To prevail on a traditional motion for summary judgment, the movant must show that no genuine issue of material fact exists and that it is entitled to judgment as a matter of law. Tex.R.Civ.P. 166a(c); Lujan, 555 S.W.3d at 84. "If the movant carries this burden, the burden shifts to the nonmovant to raise a genuine issue of material fact precluding summary judgment." Lujan, 555 S.W.3d at 84; see Maldonado v. Maldonado, 556 S.W.3d 407, 414 (Tex. App.-Houston [1st Dist.] 2018, no pet.). "A genuine issue of material fact exists if more than a scintilla of evidence establishing the existence of the challenged element is produced." Ford Motor Co. v. Ridgway, 135 S.W.3d 598, 600 (Tex. 2004).

II. Premises liability

A. Premises liability is a special form of negligence.

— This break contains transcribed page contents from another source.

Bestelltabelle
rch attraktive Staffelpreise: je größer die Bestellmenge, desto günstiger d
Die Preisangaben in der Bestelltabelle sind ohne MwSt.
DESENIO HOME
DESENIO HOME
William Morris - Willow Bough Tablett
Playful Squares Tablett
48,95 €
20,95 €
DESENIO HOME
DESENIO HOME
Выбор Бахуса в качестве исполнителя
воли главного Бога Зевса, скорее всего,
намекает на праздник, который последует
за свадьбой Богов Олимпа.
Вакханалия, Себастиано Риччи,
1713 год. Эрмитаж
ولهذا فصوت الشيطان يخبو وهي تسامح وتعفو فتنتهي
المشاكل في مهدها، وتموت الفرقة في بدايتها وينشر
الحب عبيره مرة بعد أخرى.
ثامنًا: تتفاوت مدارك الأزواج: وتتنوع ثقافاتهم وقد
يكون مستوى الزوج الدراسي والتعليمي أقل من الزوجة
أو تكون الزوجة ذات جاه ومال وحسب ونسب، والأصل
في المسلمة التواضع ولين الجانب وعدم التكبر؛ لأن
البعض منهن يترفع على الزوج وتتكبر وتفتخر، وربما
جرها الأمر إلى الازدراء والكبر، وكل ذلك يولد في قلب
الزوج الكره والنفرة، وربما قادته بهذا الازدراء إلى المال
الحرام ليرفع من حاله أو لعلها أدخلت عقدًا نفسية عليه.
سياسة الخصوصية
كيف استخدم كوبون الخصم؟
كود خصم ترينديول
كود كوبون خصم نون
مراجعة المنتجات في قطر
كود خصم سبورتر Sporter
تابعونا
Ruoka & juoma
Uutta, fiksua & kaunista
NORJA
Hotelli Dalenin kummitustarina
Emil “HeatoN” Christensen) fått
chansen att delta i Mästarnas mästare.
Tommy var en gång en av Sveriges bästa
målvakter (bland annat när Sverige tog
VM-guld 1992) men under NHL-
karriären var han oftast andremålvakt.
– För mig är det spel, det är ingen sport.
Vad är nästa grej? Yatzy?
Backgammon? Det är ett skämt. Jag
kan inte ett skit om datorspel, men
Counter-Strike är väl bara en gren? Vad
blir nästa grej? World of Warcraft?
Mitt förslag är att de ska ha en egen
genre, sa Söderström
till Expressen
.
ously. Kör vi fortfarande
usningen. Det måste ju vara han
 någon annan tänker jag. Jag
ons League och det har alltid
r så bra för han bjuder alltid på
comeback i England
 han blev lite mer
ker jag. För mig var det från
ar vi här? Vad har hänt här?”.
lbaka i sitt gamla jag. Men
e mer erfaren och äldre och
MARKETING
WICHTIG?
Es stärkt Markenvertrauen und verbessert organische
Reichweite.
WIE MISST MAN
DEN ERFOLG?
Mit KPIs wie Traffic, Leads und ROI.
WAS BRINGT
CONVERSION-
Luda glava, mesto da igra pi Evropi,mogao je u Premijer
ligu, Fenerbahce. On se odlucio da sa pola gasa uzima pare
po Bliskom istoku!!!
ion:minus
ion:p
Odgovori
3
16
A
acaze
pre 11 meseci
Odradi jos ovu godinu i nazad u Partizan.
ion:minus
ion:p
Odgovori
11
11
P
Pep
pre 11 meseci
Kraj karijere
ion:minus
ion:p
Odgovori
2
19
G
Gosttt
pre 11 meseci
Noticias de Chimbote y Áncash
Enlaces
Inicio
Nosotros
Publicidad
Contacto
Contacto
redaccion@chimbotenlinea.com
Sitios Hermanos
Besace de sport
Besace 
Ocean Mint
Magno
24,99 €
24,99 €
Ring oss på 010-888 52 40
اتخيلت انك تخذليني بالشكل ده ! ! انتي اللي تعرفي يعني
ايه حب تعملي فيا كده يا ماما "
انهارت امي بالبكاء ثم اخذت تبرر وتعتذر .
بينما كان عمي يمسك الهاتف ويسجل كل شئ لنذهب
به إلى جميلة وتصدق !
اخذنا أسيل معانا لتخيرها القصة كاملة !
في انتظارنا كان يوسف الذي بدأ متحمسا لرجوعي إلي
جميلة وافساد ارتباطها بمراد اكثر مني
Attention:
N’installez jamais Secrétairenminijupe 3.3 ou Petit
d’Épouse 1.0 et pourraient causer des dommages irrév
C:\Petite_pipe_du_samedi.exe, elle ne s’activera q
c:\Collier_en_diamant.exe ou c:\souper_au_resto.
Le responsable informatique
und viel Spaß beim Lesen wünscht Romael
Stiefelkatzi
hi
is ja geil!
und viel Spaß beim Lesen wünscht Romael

The common-law doctrine of negligence consists of: (1) a legal duty owed by one person to another, (2) a breach of that duty, and (3) damages proximately resulting from the breach. Praesel v. Johnson, 967 S.W.2d 391, 394 (Tex. 1998). "Depending on the circumstances, a person injured on another's property may have either a negligence claim or a premises-liability claim against the property owner." Occidental Chem. Corp. v. Jenkins, 478 S.W.3d 640, 644 (Tex. 2016); see Keetch v. Kroger Co., 845 S.W.2d 262, 264 (Tex. 1992). "When the injury is the result of a contemporaneous, negligent activity on the property, ordinary negligence principles apply," but a "claim against a property owner for injury caused by a condition of real property generally sounds in premises liability." Occidental Chem. Corp., 478 S.W.3d at 642, 644.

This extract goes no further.